Unity Chan Saves The Day (PC Game)
UX/UI/Environment Designer, Coder, Animator
Game Programming course project at CMU
Alan Qiu, Matthew Kellogg, Joe Wang
Unity3D, Autodesk Maya, Monodevelop, Visual Studio
Unity Chan Saves The Day is a semester long project which involves the ideation, programming, and development of a computer game at CMU. This project was done in a team of 3 and involved the implementation of technical concepts such as A* path finding, dynamic movement, AI decision making, and AI learning using Unity. Within the team, I was a major contributor to the coding, character animations, character design, environment design, and UI/UX design.
Unity Chan Saves The Day is a single player 2.5D platformer.
- Collect fragments of magic particles
- Solve gravity orb puzzles
- Kill enemies
- Get through all of the levels
Unity chan (a japanese high school student of course) finds an artifact (power sword) in ruins after falling down a hole on the way to school She then becomes a magical girl. And is sworn to save the day from the demon king. Their spirit world is among our world but unreachable by humans and Unity Chan is trying her best to survive and escape from the spirit world.
During ideation, the team started with a brainstorming session of the story, setting, characters, visual style, goals, and mechanics of the game. We started with a list of different options for each element, and we narrowed down the list through a discussion of feasibility and value. Because game development is risky and arduous, our team needed to handle risky parts of the development first. Our team focused on developing the environmental interactive elements such as gravity orbs first, followed by level and character design.
We used a hierarchical n-gram predictor on the boss character. The script will predict the moves that the main character (Unity Chan) makes. Five types of actions that it predicts are “move back”,”move forward”,”attack”,”jump”, and “jump attack”. The script creates a new n-gram object which stores all of the actions in sequence.

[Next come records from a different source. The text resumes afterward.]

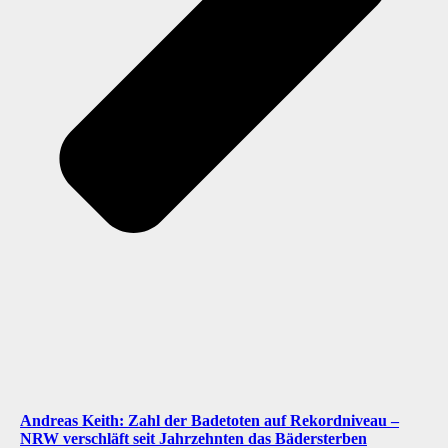
Andreas Keith: Zahl der Badetoten auf Rekordniveau –
NRW verschläft seit Jahrzehnten das Bädersterben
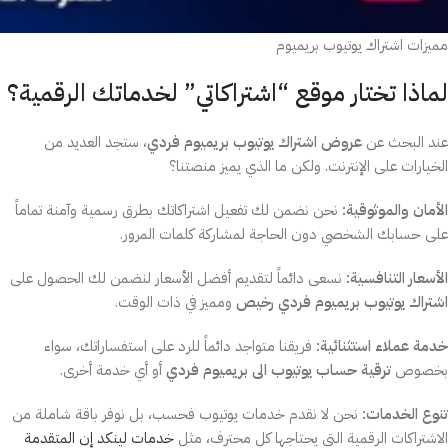
مميزات اشتراك يوتيوب بريميوم
لماذا تختار موقع “اشتراكاتي” لخدماتك الرقمية؟
عند البحث عن
عروض اشتراك يوتيوب بريميوم فردي
، ستجد العديد من
الخيارات على الإنترنت. ولكن ما الذي يميز منصتنا؟
الأمان والموثوقية:
نحن نضمن لك تفعيل اشتراكاتك بطرق رسمية وآمنة تماماً
على حسابك الشخصي دون الحاجة لمشاركة كلمات المرور.
الأسعار التنافسية:
نسعى دائماً لتقديم أفضل الأسعار لنضمن لك الحصول على
اشتراك يوتيوب بريميوم فردي رخيص
ومميز في ذات الوقت.
خدمة عملاء استثنائية:
فريقنا متواجد دائماً للرد على استفساراتك، سواء
بخصوص
ترقية حساب يوتيوب الى بريميوم فردي
أو أي خدمة أخرى.
تنوع الخدمات:
نحن لا نقدم خدمات يوتيوب فحسب، بل نوفر باقة شاملة من
الاشتراكات الرقمية التي يحتاجها كل محترف، مثل
خدمات لينكد إن المتقدمة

It then generates the n-gram table, which is used to create predictions.The script only updates the table whenever a new action is made.

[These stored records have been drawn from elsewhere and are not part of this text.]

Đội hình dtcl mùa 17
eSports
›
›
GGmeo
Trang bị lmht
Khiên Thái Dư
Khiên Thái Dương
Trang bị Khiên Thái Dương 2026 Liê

Planning-based decision-making is also applied to the boss in the game. This is a special planning based algorithm because every event could happen more than once. Each node in the tree can generate 3 nodes, which means 3 events: “Get Energy”, “Get Angry/Become Normal”, and “Attack”. The boss will take the predictions from the learning component and plan the sequence of actions that it should take based on the HP cost. The planning also takes into consideration of energy (yellow bar) which prunes the tree, by removing the branches with energy below zero. The boss will not be able to perform an attack if the energy is zero, and each action cost a certain amount of energy. The target node also depends on another key feature, which is cumulative damage, where it takes into consideration of all of the damage in the sequence and picks the best one. The Boss is able to dodge and perform different kinds of attack based on the prediction. If the boss cannot gain more energy by consuming health and he doesn’t have enough energy to do an action, he surrenders and turns back to the normal color.